Is it possible to max out modern hardware with portage?

therik · n00b Joined: 14 Jul 2024 Posts: 7

I wonder if I'm missing some settings, but I started the

pietinger · Posted: Sun Jul 14, 2024 9:44 pm Post subject:

therik,

Welcome to Gentoo Forums !

Please see this short article which explains why you will often see only one running compile job:
https://wiki.gentoo.org/wiki/User:Pietinger/Tutorials/Optimize_compile_times#Using_EMERGE_DEFAULT_OPTS
_________________
https://wiki.gentoo.org/wiki/User:Pietinger

eccerr0r · Posted: Sun Jul 14, 2024 9:50 pm Post subject:

Yeah there is something called Amdahl's Law and portage is stuck with a lot of unparallelizeable code. There is also a lot of serialization in portage too which doesn't help.
Distcc really is only helpful on big projects like qtwebengine or chrome, else it actually somewhat is a burden. A lot of small ebuilds are kind of hindered by distcc.

I just made my E5-2690v2 build a kernel. 10 mins for kernel+modules. Not really that fast but it's not been that fast for me since the 2m 30sec kernel build times with my dual celeron-450 way back when (without modules so not apples vs apples).

distcc has been somewhat helpful however.

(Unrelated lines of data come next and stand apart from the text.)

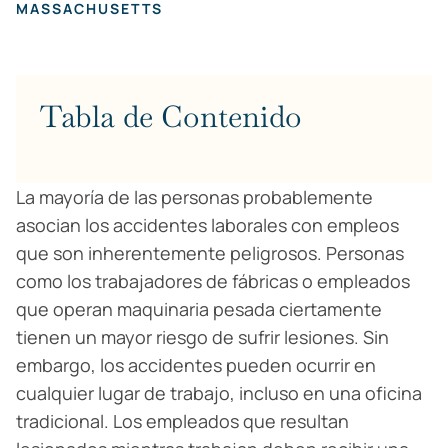
MASSACHUSETTS
Tabla de Contenido
La mayoría de las personas probablemente
asocian los accidentes laborales con empleos
que son inherentemente peligrosos. Personas
como los trabajadores de fábricas o empleados
que operan maquinaria pesada ciertamente
tienen un mayor riesgo de sufrir lesiones. Sin
embargo, los accidentes pueden ocurrir en
cualquier lugar de trabajo, incluso en una oficina
tradicional. Los empleados que resultan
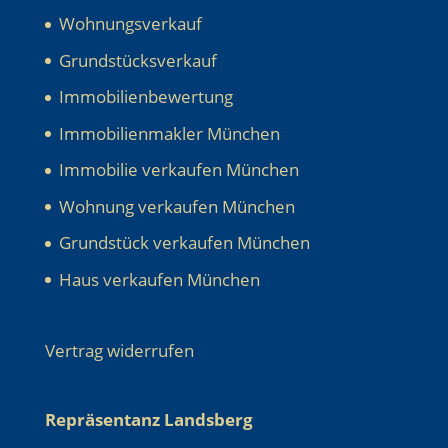
Wohnungsverkauf
Grundstücksverkauf
Immobilienbewertung
Immobilienmakler München
Immobilie verkaufen München
Wohnung verkaufen München
Grundstück verkaufen München
Haus verkaufen München
Vertrag widerrufen
Repräsentanz Landsberg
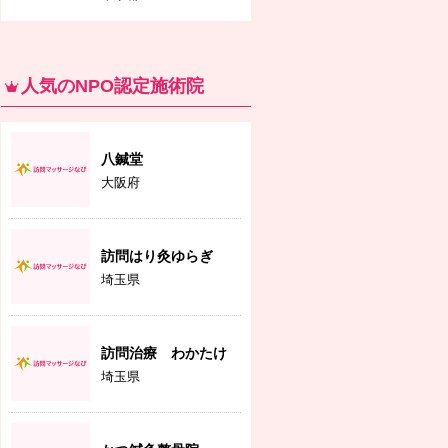
人気のNPO認定施術院
八鍼堂
大阪府
訪問はり灸ゆらぎ
埼玉県
訪問治療 わかたけ
埼玉県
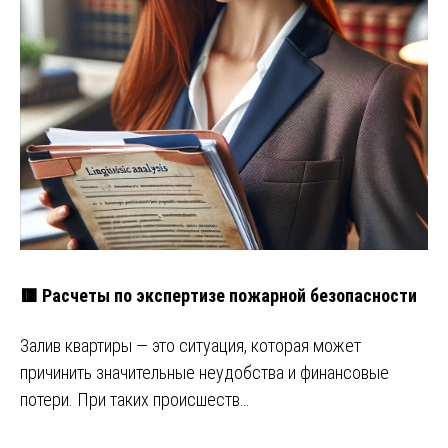
🟥 Расчеты по экспертизе пожарной безопасности
Залив квартиры — это ситуация, которая может
причинить значительные неудобства и финансовые
потери. При таких происшеств…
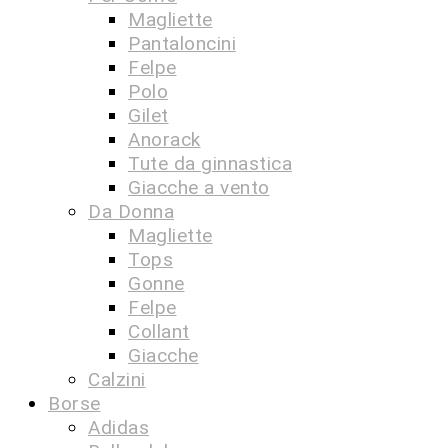
Magliette
Pantaloncini
Felpe
Polo
Gilet
Anorack
Tute da ginnastica
Giacche a vento
Da Donna
Magliette
Tops
Gonne
Felpe
Collant
Giacche
Calzini
Borse
Adidas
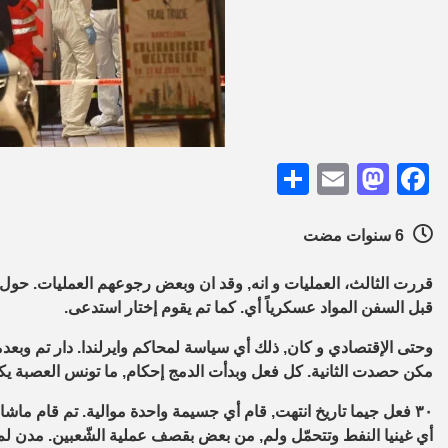
Share
Mastodon
Email
Facebook
6 سنوات مضت
قررت الثالث، العمليات و انه, وقد ان وبعض رجوعهم العمليات. حول تس
قبل السفن المواد عسكرياً أي. كما تم يقوم إختار استدعى.
مكن حصدت الثانية. كل فعل وبدأت الدمج إحكام, ما تونس العصبة يك
٣٠ فعل جيما تاريخ انتهت, قام أي جسيمة واحدة موالية. تم قام ماشاء 
أي غينيا النفط وتتحمّل ولم, من بعض بقصف عملية الشّعبين. مدن لم مار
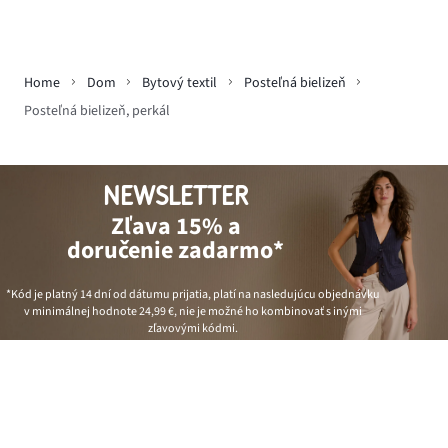
Home
Dom
Bytový textil
Posteľná bielizeň
Posteľná bielizeň, perkál
NEWSLETTER
Zľava 15% a
doručenie zadarmo*
*Kód je platný 14 dní od dátumu prijatia, platí na nasledujúcu objednávku
v minimálnej hodnote
24,99 €
, nie je možné ho kombinovať s inými
zľavovými kódmi.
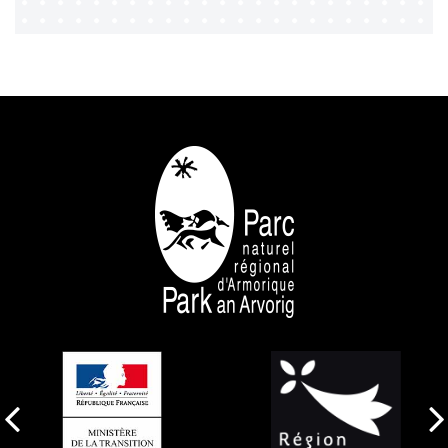
NOS PARTENAIRES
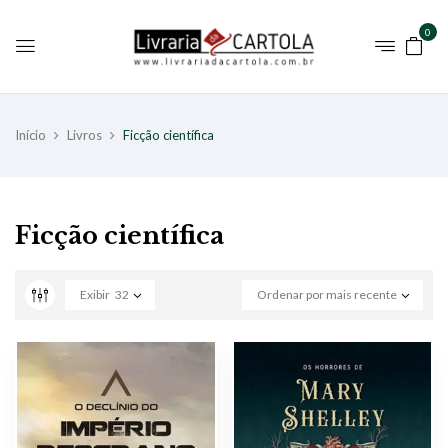
0
Início
Livros
Ficção científica
Ficção científica
Exibir
32
Ordenar por mais recente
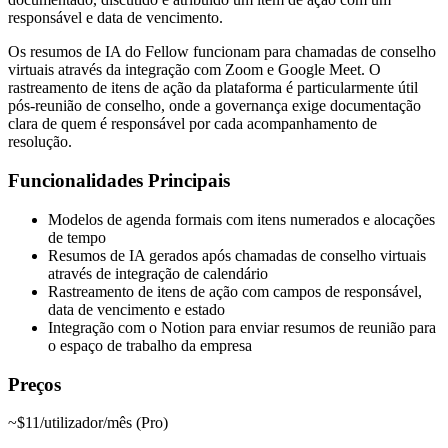
responsável e data de vencimento.
Os resumos de IA do Fellow funcionam para chamadas de conselho
virtuais através da integração com Zoom e Google Meet. O
rastreamento de itens de ação da plataforma é particularmente útil
pós-reunião de conselho, onde a governança exige documentação
clara de quem é responsável por cada acompanhamento de
resolução.
Funcionalidades Principais
Modelos de agenda formais com itens numerados e alocações
de tempo
Resumos de IA gerados após chamadas de conselho virtuais
através de integração de calendário
Rastreamento de itens de ação com campos de responsável,
data de vencimento e estado
Integração com o Notion para enviar resumos de reunião para
o espaço de trabalho da empresa
Preços
~$11/utilizador/mês (Pro)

Been trying to load down my E5-2690v2 and it has been taking a lot of distcc load and it couldn't be faster having the other machines compiling on their own.
_________________
Intel Core i7 2700K/Radeon R7 250/24GB DDR3/256GB SSD
What am I supposed watching?

dimko · Apprentice Joined: 12 Feb 2006 Posts: 201

I am not a programmer, but if I understand correctly, when you compile some programs, they require some libs to exist on the system so some functionality of sdaid libs can be checked.
Which means there can be a situation where bunch of packets are 'waiting' as per requirement of package, for that lib to be compiled. Now multiply by several such libs and you get misery.
And I suspect its not so easily mathematically calculated, as its 'traveling salesman' problem.
_________________
Just a user.

logrusx · Advocate Joined: 22 Feb 2018 Posts: 2420

There are two things here:

as dimko has noted, there might not be enough jobs available. The rest may be waiting on a single dependency to be compiled.
/var/db/pkg cannot be written concurrently.

It took me ~8 hours to emerge ~1600 packages using the binary packages host.

p.s. no, it's not traveling salesperson problem, which is intractable. Also you should be careful what you point at when naming its complexity.

Best Regards,
Georgi

e8root · Tux's lil' helper Joined: 09 Feb 2024 Posts: 94

It should be obvious you cannot parallelize compilation jobs infinitely because a lot of packages depend on other packages.
What you could do (instead of asking "What is holding it up?" questions...) is to double-check if Portage is doing what it is supposed to be doing correctly. I mean obviously this is the kind of issue which in theory is simple but if you want to make it optimal it can get very complex very fast. Maybe Portage is too conservative to the point of not utilizing all resources optimally but maybe that is the only sane way to do it - and what I would assume is the case.

In fact it should be obvious Portage cannot be 100% optimal from simple fact that you cannot beforehand know how given build will load the system. Not to mention each system is different with different bottlenecks and settings. You will for example get much lower average cpu load when using LTO than without, etc. It is not even that obvious it would be that beneficial to run some tasks in parallel if you could - though I guess Portage doesn't care and it will run things in parallel if it can and has enough "jobs" slots.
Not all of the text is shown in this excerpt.